April 12 2023
EAY191-N2 (ComboMATCH): Phase II Trial of Fulvestrant and Binimetinib in Patients with Hormone Receptor-Positive Metastatic Breast Cancer with a Frameshift or Nonsense Mutation or Genomic Deletion in NF1
The EAY191-N2 clinical study, part of the ComboMATCH precision medicine initiative, is open for patients who have hormone receptor-positive (HR+) breast cancer with NF1 Nonsense or Frameshift mutation. Patients will be enrolled into two different cohorts. Cohort 1 is testing the combination of fulvestrant and binimetinib in HR+ patients who have never received fulvestrant (fulvestrant-naïve). Cohort 2 is assessing the addition of binimetinib to fulvestrant for patients who have previously received fulvestrant (fulvestrant-exposed) and their disease progressed.
“NF1 mutations are rare in primary estrogen receptor-positive (ER+) breast cancer, however, rates NF1 mutation frequency is much higher in patients with metastatic ER+ breast cancer.
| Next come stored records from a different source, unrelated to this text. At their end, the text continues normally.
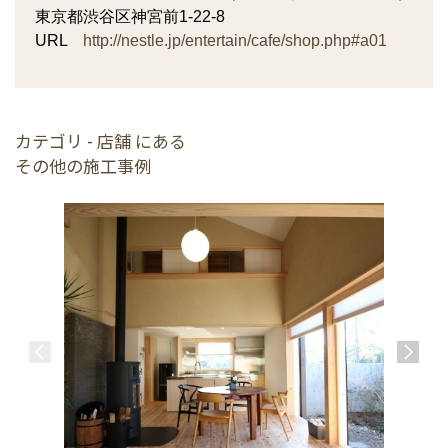
東京都渋谷区神宮前1-22-8
URL
http://nestle.jp/entertain/cafe/shop.php#a01
カテゴリ - 店舗 にある
その他の施工事例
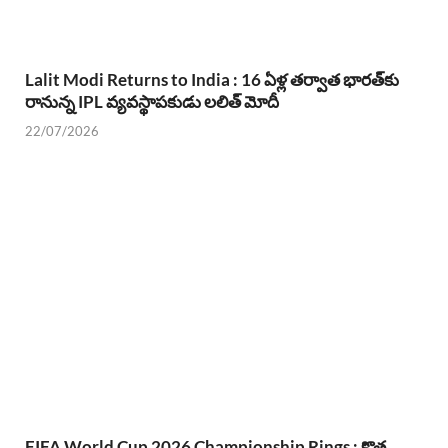
Lalit Modi Returns to India : 16 ఏళ్ల తర్వాత భారత్‌కు
రానున్న IPL వ్యవస్థాపకుడు లలిత్ మోదీ
22/07/2026
FIFA World Cup 2026 Championship Rings : కొత్త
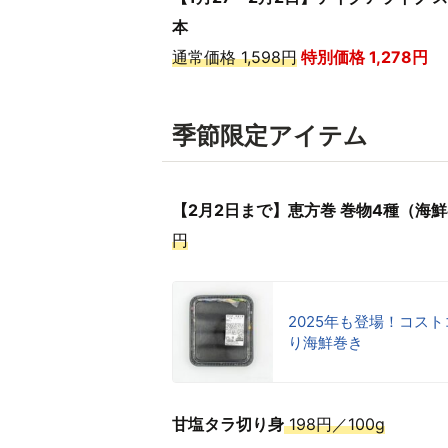
本
通常価格 1,598円
特別価格 1,278
円
季節限定アイテム
【2月2日まで】恵方巻 巻物4種（
円
2025年も登場！コス
り海鮮巻き
甘塩タラ切り身
198円／100g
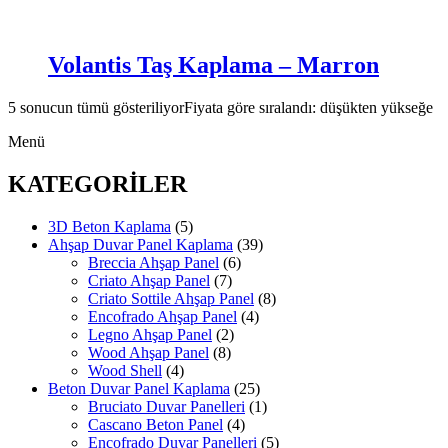
Volantis Taş Kaplama – Marron
5 sonucun tümü gösteriliyor
Fiyata göre sıralandı: düşükten yükseğe
Menü
KATEGORİLER
3D Beton Kaplama
(5)
Ahşap Duvar Panel Kaplama
(39)
Breccia Ahşap Panel
(6)
Criato Ahşap Panel
(7)
Criato Sottile Ahşap Panel
(8)
Encofrado Ahşap Panel
(4)
Legno Ahşap Panel
(2)
Wood Ahşap Panel
(8)
Wood Shell
(4)
Beton Duvar Panel Kaplama
(25)
Bruciato Duvar Panelleri
(1)
Cascano Beton Panel
(4)
Encofrado Duvar Panelleri
(5)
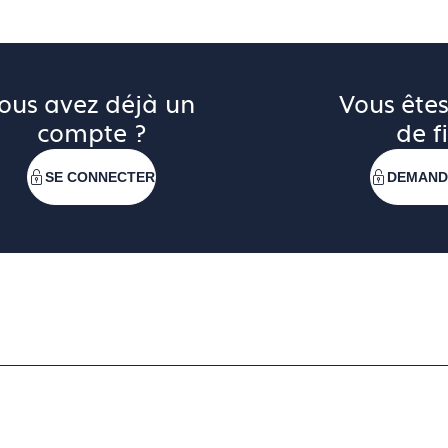
ous avez déjà un 
Vous êtes
compte ?
de fi
SE CONNECTER
DEMAND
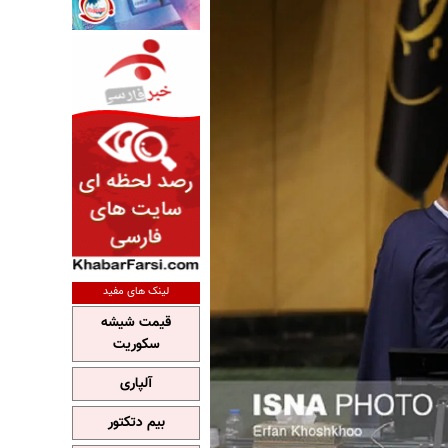
لینک های مفید
قیمت شیشه
سکوریت
آلپاری
بیم دتکتور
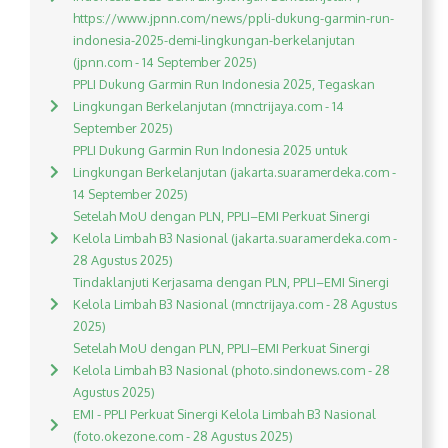
https://www.jpnn.com/news/ppli-dukung-garmin-run-
indonesia-2025-demi-lingkungan-berkelanjutan
(jpnn.com - 14 September 2025)
PPLI Dukung Garmin Run Indonesia 2025, Tegaskan
Lingkungan Berkelanjutan (mnctrijaya.com - 14
September 2025)
PPLI Dukung Garmin Run Indonesia 2025 untuk
Lingkungan Berkelanjutan (jakarta.suaramerdeka.com -
14 September 2025)
Setelah MoU dengan PLN, PPLI–EMI Perkuat Sinergi
Kelola Limbah B3 Nasional (jakarta.suaramerdeka.com -
28 Agustus 2025)
Tindaklanjuti Kerjasama dengan PLN, PPLI–EMI Sinergi
Kelola Limbah B3 Nasional (mnctrijaya.com - 28 Agustus
2025)
Setelah MoU dengan PLN, PPLI–EMI Perkuat Sinergi
Kelola Limbah B3 Nasional (photo.sindonews.com - 28
Agustus 2025)
EMI - PPLI Perkuat Sinergi Kelola Limbah B3 Nasional
(foto.okezone.com - 28 Agustus 2025)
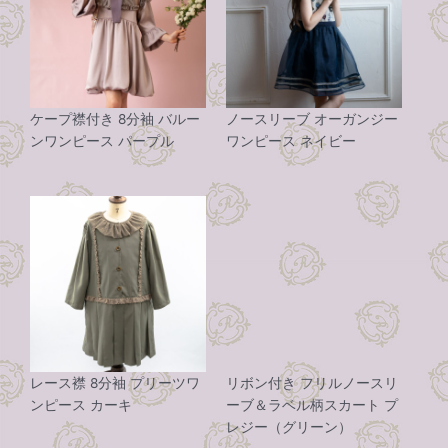
ケープ襟付き 8分袖 バルー
ノースリーブ オーガンジー
ンワンピース パープル
ワンピース ネイビー
レース襟 8分袖 プリーツワ
リボン付き フリルノースリ
ンピース カーキ
ーブ＆ラベル柄スカート プ
レジー（グリーン）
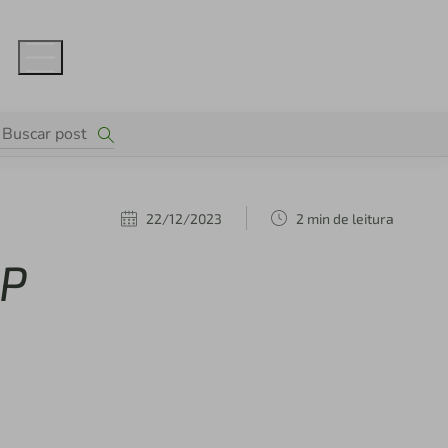
22/12/2023
2 min de leitura
SP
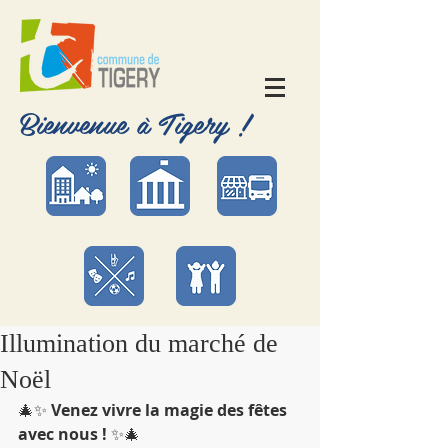
Bienvenue à Tigery !
Illumination du marché de
Noël
🎄✨ 
Venez vivre la magie des fêtes 
avec nous !
 ✨🎄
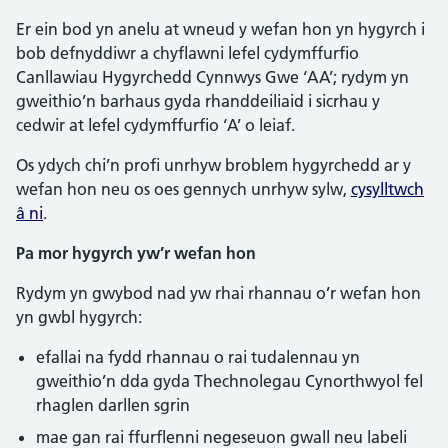
Er ein bod yn anelu at wneud y wefan hon yn hygyrch i
bob defnyddiwr a chyflawni lefel cydymffurfio
Canllawiau Hygyrchedd Cynnwys Gwe ‘AA’; rydym yn
gweithio’n barhaus gyda rhanddeiliaid i sicrhau y
cedwir at lefel cydymffurfio ‘A’ o leiaf.
Os ydych chi’n profi unrhyw broblem hygyrchedd ar y
wefan hon neu os oes gennych unrhyw sylw,
cysylltwch
â ni
.
Pa mor hygyrch yw’r wefan hon
Rydym yn gwybod nad yw rhai rhannau o’r wefan hon
yn gwbl hygyrch:
efallai na fydd rhannau o rai tudalennau yn
gweithio’n dda gyda Thechnolegau Cynorthwyol fel
rhaglen darllen sgrin
mae gan rai ffurflenni negeseuon gwall neu labeli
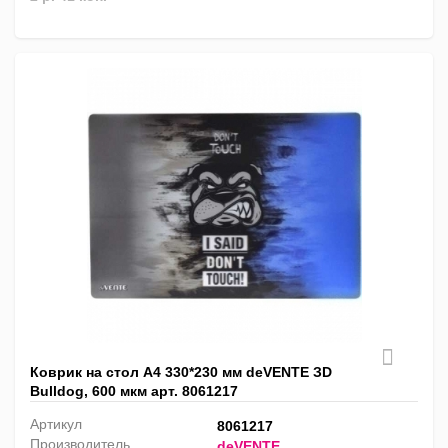
Коврик на стол А4 330*230 мм deVENTE ЗD
Bulldog, 600 мкм арт. 8061217
Артикул
8061217
Производитель
deVENTE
The agent fulvestrant has exhibited initial efficacy in NF1 lost ER+ breast cancer, however, typically results in eventual resistance from the activation of the Ras-Raf-MEK-ERK pathway, which can be blocked by addition of binimetinib,” stated Bora Lim, MD, of the Baylor College of Medicine and the Principal Investigator of the EAY191-N2 trial.
“EAY191-N2 hopes that adding the MEK inhibitor, binimetinib, to fulvestrant can help improve progression-free survival for patients who are fulvestrant-naïve, and can improve the overall response rate for patients that are previously fulvestrant-exposed,” added Roisin O’Cearbhaill, MD, of the Memorial Sloan Kettering Cancer Center, the NRG Oncology Developmental Therapeutics Committee Chair, and Co-Principal Investigator of the EAY191-N2 trial.
In addition to the primary objectives of improving progression free survival (Cohort 1) and comparing overall response rates (Cohort 2), EAY191-N2 also includes the secondary objectives of clinical benefit rate, safety and toxicity, and overall survival in both cohorts. Exploratory biomarker objective include the analysis of the cfDNA and RNAseq at progression, the detection of novel biomarkers, loss of NF1, and the variant allele frequency of mutant NF1.
This clinical trial is currently active and accruing patients. For individuals interested in joining this trial, the first step is to enroll in the ComboMATCH Patient Registration Trial (EAY191) through their oncologist.
Protocol documents and materials are located on the CTSU website.